Já acostumada a interpretar os resmungos, como uma velha bruxa a entender a língua dos demônios, ela abaixa as calças de seu decrépito companheiro, coloca o pênis sujo em frente a um urinol e aguarda que ele esvazie a bexiga.

— Daqui a pouco ele volta ao normal — observa Eliphas, a mão apoiada na parede.

— De dia desanda e de noite anda. É o Mal.
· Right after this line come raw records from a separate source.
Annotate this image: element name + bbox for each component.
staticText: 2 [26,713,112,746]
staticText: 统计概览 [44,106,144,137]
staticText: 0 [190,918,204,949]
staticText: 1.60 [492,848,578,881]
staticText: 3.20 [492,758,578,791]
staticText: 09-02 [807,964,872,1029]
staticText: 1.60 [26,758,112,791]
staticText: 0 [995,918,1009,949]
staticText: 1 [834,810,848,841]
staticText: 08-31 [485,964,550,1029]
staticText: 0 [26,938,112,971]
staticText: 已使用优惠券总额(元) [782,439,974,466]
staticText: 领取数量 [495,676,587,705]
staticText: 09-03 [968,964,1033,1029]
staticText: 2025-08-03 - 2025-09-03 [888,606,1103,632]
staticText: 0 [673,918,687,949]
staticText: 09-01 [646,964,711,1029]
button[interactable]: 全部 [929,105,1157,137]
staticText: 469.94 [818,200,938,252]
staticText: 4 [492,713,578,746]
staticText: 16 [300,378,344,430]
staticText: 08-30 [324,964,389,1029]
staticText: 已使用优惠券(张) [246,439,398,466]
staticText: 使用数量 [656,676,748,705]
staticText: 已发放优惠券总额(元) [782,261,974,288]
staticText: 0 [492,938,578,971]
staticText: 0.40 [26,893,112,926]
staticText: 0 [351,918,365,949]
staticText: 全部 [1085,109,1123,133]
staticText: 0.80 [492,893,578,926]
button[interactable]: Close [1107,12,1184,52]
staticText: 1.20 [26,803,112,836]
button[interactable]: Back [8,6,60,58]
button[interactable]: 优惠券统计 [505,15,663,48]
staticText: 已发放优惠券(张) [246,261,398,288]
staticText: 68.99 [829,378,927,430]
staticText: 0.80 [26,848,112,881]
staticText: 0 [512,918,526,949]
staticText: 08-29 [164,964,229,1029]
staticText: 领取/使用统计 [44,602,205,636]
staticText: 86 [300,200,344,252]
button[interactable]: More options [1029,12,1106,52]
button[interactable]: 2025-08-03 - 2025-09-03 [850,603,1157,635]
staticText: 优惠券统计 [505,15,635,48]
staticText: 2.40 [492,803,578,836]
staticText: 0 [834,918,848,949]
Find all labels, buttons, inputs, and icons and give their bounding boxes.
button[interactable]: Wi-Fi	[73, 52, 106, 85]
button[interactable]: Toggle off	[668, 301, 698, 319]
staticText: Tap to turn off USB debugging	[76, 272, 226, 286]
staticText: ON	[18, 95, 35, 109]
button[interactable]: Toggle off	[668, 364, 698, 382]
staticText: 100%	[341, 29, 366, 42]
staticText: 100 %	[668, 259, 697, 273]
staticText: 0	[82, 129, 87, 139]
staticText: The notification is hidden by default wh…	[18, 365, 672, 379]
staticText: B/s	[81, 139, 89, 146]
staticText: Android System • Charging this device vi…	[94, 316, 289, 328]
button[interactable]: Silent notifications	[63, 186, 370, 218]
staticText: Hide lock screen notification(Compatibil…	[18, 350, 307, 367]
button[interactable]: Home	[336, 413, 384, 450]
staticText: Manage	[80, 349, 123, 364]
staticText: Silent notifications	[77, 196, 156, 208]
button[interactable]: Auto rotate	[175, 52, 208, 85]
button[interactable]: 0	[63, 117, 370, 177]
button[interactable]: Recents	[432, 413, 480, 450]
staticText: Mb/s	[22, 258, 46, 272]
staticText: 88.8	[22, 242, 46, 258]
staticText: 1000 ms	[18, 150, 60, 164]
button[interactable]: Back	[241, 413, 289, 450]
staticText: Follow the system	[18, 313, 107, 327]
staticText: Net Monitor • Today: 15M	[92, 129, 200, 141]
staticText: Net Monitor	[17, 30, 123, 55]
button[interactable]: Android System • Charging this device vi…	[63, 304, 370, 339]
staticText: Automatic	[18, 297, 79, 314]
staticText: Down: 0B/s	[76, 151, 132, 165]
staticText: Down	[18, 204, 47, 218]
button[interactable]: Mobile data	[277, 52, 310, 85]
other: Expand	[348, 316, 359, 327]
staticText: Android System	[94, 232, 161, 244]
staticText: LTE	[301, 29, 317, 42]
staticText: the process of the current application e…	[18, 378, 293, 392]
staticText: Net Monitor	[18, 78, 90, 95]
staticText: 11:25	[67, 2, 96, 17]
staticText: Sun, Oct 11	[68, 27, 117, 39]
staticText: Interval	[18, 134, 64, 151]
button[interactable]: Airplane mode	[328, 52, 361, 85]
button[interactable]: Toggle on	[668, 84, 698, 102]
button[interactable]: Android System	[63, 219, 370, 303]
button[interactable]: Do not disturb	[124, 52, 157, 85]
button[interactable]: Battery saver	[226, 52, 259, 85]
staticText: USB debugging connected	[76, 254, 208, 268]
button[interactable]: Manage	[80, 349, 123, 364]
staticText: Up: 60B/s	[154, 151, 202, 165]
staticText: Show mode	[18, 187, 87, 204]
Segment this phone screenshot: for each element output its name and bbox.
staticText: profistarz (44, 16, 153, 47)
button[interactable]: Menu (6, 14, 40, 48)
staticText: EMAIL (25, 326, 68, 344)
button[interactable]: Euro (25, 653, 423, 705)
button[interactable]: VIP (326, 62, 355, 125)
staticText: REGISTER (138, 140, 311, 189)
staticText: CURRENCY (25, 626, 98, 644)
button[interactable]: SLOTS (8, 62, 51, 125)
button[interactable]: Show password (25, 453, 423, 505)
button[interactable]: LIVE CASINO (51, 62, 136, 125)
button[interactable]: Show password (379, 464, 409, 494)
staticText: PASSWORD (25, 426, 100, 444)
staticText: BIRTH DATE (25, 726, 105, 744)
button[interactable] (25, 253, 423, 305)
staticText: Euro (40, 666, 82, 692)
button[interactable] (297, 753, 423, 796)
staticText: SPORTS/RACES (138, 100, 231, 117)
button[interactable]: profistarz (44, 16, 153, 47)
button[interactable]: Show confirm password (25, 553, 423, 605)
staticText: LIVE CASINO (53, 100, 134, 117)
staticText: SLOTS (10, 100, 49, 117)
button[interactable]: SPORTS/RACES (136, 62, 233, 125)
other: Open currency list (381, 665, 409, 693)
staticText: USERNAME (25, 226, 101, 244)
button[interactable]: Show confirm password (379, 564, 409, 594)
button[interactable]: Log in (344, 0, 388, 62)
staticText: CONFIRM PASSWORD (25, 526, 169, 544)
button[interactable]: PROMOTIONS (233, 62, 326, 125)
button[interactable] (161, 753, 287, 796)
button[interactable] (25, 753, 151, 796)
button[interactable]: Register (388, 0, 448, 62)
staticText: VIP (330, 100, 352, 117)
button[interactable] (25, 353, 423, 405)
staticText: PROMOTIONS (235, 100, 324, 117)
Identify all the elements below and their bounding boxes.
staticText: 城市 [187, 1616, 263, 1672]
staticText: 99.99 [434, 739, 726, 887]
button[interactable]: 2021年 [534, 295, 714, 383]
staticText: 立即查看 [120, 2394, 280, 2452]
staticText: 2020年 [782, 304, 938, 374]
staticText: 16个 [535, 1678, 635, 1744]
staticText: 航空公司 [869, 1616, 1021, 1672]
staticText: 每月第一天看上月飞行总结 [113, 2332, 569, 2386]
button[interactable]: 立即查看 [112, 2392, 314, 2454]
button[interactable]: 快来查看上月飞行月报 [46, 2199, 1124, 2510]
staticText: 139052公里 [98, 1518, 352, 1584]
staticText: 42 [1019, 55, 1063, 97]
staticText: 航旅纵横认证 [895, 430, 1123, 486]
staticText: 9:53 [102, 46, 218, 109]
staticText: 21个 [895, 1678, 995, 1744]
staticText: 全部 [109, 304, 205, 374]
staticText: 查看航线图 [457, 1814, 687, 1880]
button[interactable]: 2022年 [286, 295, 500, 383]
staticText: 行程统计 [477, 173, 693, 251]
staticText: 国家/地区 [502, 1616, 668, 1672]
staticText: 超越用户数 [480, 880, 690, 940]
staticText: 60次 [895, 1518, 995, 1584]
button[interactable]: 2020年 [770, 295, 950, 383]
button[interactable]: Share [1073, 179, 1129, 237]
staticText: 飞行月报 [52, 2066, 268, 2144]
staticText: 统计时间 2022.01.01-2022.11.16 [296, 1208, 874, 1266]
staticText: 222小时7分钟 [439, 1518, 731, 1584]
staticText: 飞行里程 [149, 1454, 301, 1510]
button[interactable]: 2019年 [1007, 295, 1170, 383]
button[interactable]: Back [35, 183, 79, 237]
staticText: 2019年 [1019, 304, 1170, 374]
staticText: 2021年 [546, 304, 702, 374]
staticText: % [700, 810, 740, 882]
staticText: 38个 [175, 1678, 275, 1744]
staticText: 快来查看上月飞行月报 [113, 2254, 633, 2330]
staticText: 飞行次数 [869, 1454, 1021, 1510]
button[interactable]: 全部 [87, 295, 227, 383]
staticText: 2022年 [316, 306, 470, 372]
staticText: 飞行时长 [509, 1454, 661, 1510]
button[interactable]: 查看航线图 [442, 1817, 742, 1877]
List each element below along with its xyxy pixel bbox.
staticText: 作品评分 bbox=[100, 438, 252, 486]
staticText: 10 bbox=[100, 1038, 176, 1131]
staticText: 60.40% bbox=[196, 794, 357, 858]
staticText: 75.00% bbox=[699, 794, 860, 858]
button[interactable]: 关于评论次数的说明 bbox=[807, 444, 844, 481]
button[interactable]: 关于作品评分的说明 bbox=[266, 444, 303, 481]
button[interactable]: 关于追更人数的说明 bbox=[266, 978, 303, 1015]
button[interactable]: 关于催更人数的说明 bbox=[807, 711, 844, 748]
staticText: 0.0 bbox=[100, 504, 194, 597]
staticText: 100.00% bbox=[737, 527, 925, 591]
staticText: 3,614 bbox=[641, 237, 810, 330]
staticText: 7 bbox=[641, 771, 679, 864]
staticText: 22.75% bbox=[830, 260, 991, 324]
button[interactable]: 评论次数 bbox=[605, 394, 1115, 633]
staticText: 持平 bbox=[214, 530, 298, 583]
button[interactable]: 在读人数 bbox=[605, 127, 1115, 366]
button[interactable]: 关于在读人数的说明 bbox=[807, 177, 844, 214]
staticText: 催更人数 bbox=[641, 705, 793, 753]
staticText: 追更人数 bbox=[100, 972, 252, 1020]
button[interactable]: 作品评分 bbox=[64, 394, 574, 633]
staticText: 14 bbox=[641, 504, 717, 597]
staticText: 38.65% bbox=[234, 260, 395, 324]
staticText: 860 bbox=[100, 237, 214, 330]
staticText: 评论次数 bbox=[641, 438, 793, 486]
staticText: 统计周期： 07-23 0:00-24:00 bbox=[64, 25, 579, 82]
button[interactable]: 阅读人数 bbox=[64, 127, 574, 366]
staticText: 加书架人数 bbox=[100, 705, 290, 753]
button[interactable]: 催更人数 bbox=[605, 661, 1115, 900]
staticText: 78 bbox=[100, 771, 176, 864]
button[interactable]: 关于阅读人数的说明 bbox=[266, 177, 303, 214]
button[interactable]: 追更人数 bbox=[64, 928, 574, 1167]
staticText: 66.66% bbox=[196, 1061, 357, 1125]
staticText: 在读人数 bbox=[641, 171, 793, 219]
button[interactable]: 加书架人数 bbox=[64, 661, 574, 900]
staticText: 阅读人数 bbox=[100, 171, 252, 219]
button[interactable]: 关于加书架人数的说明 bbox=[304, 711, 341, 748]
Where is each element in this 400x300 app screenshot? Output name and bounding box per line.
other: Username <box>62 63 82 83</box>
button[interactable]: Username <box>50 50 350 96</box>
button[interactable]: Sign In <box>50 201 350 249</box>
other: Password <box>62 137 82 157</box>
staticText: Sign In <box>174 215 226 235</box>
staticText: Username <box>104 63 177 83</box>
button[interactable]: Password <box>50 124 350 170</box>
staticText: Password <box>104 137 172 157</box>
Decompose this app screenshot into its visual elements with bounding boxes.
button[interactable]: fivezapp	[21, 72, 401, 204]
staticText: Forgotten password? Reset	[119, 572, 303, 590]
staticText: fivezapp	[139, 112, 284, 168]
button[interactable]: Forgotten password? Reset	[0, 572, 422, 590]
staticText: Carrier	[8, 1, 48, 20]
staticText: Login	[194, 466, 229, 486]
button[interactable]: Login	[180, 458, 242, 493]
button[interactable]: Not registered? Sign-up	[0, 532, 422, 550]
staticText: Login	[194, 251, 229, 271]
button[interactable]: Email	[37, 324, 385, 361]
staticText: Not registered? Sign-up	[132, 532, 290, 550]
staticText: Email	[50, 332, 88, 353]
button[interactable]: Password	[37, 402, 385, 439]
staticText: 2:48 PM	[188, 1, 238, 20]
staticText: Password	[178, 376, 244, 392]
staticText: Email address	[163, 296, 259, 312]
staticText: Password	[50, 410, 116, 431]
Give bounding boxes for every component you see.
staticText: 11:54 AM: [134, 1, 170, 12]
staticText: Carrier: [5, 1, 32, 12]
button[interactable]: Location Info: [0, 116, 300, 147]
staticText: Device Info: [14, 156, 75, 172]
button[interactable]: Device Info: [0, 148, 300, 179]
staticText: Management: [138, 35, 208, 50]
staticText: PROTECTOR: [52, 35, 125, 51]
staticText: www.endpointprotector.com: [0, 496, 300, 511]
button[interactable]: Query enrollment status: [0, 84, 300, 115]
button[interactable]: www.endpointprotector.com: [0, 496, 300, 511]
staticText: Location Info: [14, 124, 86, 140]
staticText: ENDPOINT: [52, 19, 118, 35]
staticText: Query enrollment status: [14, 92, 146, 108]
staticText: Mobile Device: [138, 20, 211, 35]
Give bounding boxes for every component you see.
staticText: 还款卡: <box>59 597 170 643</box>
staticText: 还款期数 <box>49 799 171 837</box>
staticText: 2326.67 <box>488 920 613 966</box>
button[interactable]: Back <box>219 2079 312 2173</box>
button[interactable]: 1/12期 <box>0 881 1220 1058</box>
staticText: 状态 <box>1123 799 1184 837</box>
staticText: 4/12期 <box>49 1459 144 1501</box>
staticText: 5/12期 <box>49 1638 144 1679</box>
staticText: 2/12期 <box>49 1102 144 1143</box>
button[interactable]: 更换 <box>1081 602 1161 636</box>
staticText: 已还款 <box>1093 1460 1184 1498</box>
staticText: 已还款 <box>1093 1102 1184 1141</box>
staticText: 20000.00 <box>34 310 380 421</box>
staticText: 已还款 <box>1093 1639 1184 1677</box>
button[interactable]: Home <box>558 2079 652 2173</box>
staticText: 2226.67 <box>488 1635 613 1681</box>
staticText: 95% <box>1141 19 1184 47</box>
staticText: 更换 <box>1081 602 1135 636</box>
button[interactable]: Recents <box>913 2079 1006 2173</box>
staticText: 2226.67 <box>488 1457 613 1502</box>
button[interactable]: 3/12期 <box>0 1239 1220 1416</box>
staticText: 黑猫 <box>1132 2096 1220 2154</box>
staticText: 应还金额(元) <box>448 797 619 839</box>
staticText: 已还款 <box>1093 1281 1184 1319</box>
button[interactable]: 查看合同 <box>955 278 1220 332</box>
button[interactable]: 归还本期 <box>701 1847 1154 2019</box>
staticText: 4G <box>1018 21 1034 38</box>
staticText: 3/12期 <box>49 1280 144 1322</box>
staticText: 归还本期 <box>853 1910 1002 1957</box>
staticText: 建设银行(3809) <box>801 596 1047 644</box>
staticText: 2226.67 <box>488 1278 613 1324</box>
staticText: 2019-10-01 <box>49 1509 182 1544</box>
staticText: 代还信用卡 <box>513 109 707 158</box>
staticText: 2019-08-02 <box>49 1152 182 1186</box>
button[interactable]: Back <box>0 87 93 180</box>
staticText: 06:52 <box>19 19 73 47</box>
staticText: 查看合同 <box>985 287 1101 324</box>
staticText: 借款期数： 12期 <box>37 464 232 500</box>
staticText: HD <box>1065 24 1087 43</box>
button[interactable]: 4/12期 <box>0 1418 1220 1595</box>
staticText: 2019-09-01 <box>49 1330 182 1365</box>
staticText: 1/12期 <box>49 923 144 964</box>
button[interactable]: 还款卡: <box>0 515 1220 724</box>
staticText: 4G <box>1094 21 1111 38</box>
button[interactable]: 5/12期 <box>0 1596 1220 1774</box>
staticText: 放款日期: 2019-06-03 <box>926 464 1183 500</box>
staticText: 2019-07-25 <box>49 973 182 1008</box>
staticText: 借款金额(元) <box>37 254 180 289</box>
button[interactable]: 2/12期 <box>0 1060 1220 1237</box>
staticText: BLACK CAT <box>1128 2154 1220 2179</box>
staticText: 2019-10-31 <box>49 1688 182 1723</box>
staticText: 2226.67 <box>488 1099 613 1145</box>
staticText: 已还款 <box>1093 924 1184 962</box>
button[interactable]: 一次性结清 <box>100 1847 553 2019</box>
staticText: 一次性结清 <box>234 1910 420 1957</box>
Saindo de perto de Mildred, o menino caminha para seu quarto. Sentando-se em sua cama, olhando para o teto acinzentado, ele segura o livro de feitiços intitulado O Pequeno Alberto contra o peito. Nele reside toda a esperança de, algum dia, ser um novo homem. Em seguida levanta-se, fecha a porta e começa a lê-lo em voz baixa.

— Não há a mais remota possibilidade deste livro ser verdadeiro — diante das câmeras, o doutor Terry Thirteen acende seu charuto. — Coisas assim já teriam vindo a público caso fossem verdadeiras. É pura teoria da conspiração sem sentido achar que a Igreja esconderia um livro tão importante. Esse diário, esse Apocryphon, é uma lenda clássica no mundo do Ocultismo e, cedo ou tarde, eu sabia que algum espertinho viria com uma fraude dessas. Não há, repito, não há o menor indício de que o diário de Cristo esteja entre nós.

— Bem, essa é a sua opinião, Dr. Thirteen — John Constantine interrompe o apresentador de TV, que mal se manifesta. — Você sempre teve o mau hábito de achar que ela serviria à todos...

— Meus anos de experiência...

— ....por favor, doutor! Não me venha vomitar seu conhecimento em cima do meu sobretudo; acabei de lavá-lo — Constantine acende seu cigarro. — Se essa porra de livro existir mesmo, nada vai mudar. Nada.

— Mas não existe...

— E se existir? Porra, Thirteen, há milhares de anos que vemos os mistérios acontecerem no nosso cotidiano e isso nunca mudou nossas vidas!

— Senhor Constantine. Surpreende-me que um homem adulto como o senhor acredite em feitiçaria; são velhos hábitos de camponeses incultos... Busca-se o demônio pra se ter uma boa lavoura, pra se espantar os lobos. Crendice popular que não condiz com a vida urbana. A magia não existe!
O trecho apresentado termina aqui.